Often, we come back to earth with a thud. In some traditions, students are told the journey to enlightenment will take many lifetimes, or that attaining enlightenment is too advanced to even hope for in this life. All the student can do is live more peacefully, become devoted to service and practices, and be optimistic about the next life. So if students have an awakening that results from committed spiritual practices, they seldom report it. If they do, teachers commonly discount, dismiss, or misunderstand experiences—especially when erratic side effects are not discussed within the tradition.
When we talk about our realization, we can also be accused of being mentally ill or somehow pathological. The masts, the God-intoxicated madmen of India, may be people who have stumbled into awakening moments without the support needed to fulfill their promise.4
We can enter a gradual unfolding process that takes years and can be very challenging because of a lack of support and understanding. This feels like a slow, and often lonely, unraveling of our old sense of personal self. Eckhart Tolle was blessed by a stabilized feeling that followed his first awakening. Yet he still had to spend several years seeking to understand what had happened to him, and waiting to know what to do next with his life.

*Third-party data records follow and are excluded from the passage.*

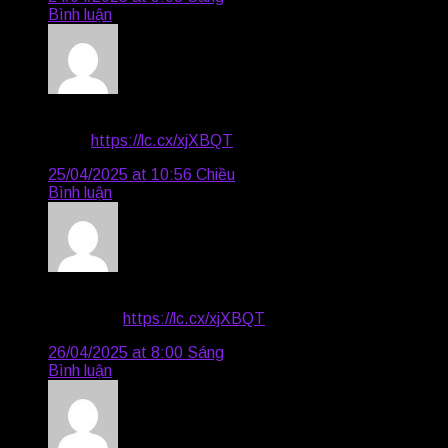
Bình luận
Flynn3002
says:
Good
https://lc.cx/xjXBQT
25/04/2025 at 10:56 Chiều
Bình luận
Kelsey897
says:
Awesome
https://lc.cx/xjXBQT
26/04/2025 at 8:00 Sáng
Bình luận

By boldly facing challenges that follow awakening, which I describe in depth in chapter 5, we can see them as unconscious elements needing to be recognized and released from our own psyches. We can begin to clear their destructive and self-limiting tendencies. And as we awaken, our collective experience awakens. As the Buddha reportedly said, “When I woke up, the world woke up.”
In the following chapters, you will read about the changes in energy and consciousness that occur during, and as a result of, spiritual awakening. I’ll share the ways awakening impacts the minds, bodies, spirits, and lifestyles of modern spiritual seekers. Because many portals can send us into this mystery of knowing, I will share a wide range of reactions from people who enter this territory.
It is important to recognize both the challenges and great blessings of a spiritual journey. By bringing full respect and appreciation to this age-old evolution, we can move awakening out of the dark ages and into the modern world. We need to do this because it is a natural, human potential that offers greater clarity, wisdom, and peace to us personally, to the culture we live in, and to the earth as a whole.